■ **Work task**: Using the listing below, report each line holding the string "wychodzenia".

■ **Input material**:

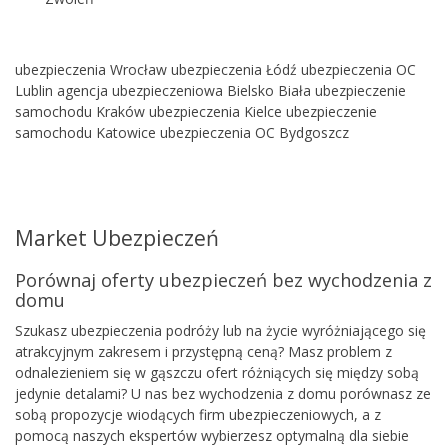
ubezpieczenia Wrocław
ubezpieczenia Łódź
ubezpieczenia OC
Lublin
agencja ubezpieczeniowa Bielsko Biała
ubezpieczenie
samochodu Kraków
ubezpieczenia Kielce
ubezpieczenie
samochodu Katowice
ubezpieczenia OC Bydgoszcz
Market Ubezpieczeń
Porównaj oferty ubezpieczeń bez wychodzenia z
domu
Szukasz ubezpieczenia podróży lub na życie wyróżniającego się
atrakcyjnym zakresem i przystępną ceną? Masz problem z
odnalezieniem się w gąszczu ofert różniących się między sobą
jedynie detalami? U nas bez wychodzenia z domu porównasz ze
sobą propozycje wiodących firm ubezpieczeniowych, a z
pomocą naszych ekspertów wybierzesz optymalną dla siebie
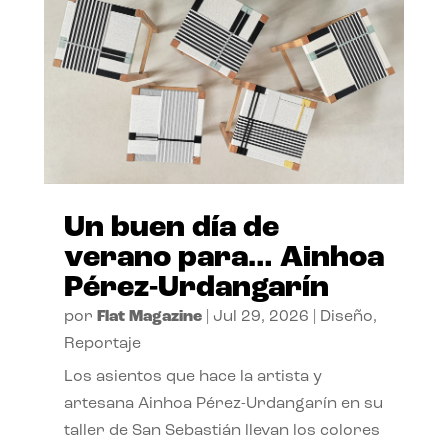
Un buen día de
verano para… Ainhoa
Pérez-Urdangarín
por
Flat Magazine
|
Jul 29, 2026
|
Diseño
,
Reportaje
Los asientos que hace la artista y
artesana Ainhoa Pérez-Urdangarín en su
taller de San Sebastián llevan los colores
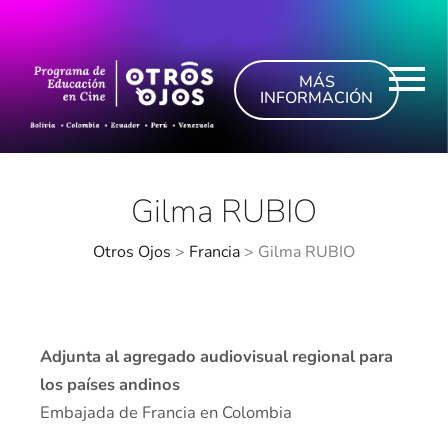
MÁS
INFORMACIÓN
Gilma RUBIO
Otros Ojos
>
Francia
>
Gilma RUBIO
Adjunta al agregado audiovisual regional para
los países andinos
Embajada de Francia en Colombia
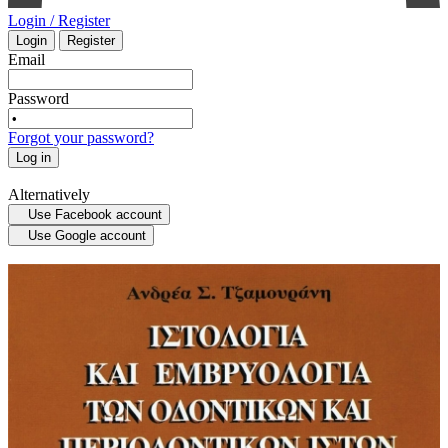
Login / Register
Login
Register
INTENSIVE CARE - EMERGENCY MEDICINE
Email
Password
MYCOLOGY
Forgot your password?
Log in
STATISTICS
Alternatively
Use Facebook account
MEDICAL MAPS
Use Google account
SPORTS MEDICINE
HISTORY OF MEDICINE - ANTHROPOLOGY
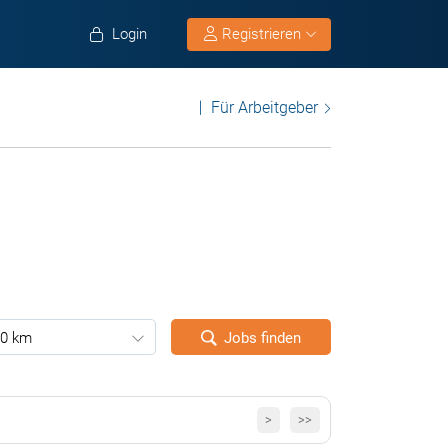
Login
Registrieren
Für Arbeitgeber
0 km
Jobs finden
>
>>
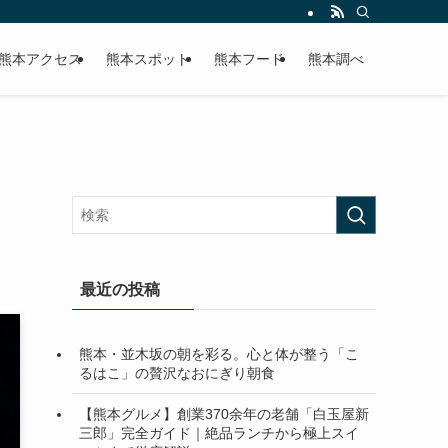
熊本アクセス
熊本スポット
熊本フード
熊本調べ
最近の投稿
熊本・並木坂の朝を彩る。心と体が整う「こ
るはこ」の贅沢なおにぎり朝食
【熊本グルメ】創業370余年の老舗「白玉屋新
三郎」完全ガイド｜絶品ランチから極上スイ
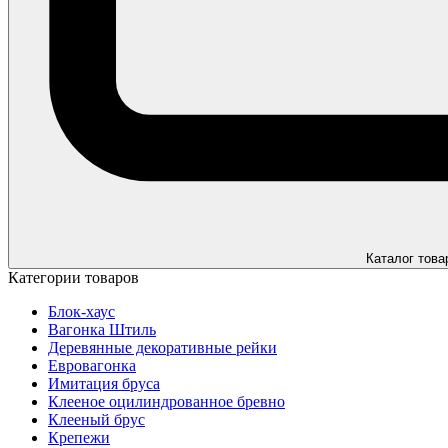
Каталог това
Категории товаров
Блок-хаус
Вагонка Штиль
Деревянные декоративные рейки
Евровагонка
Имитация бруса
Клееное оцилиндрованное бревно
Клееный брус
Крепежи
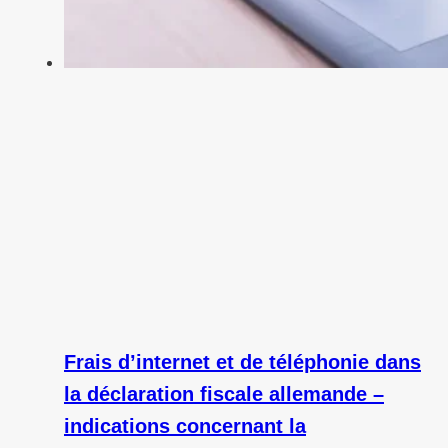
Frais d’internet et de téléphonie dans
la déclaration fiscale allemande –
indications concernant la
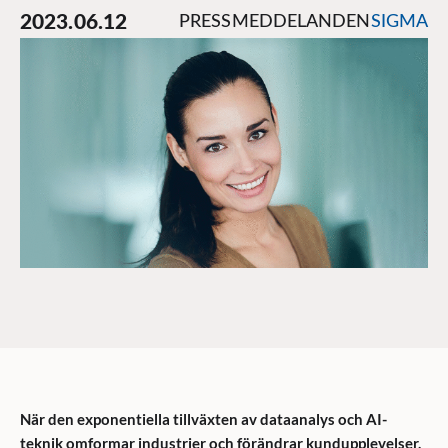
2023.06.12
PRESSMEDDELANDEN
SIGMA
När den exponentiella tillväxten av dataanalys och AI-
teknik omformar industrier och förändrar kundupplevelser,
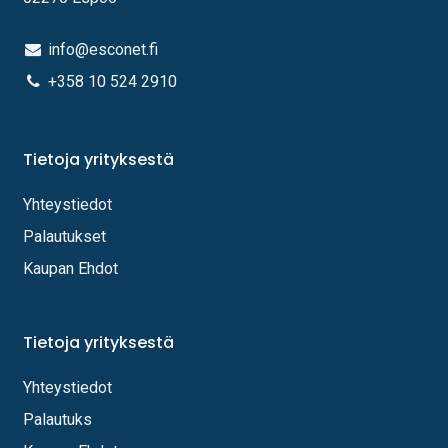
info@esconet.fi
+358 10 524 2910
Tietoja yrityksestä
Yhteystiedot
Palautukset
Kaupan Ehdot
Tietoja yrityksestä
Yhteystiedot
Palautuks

■ **Answer section**:
Porównaj oferty ubezpieczeń bez wychodzenia z
jedynie detalami? U nas bez wychodzenia z domu porównasz ze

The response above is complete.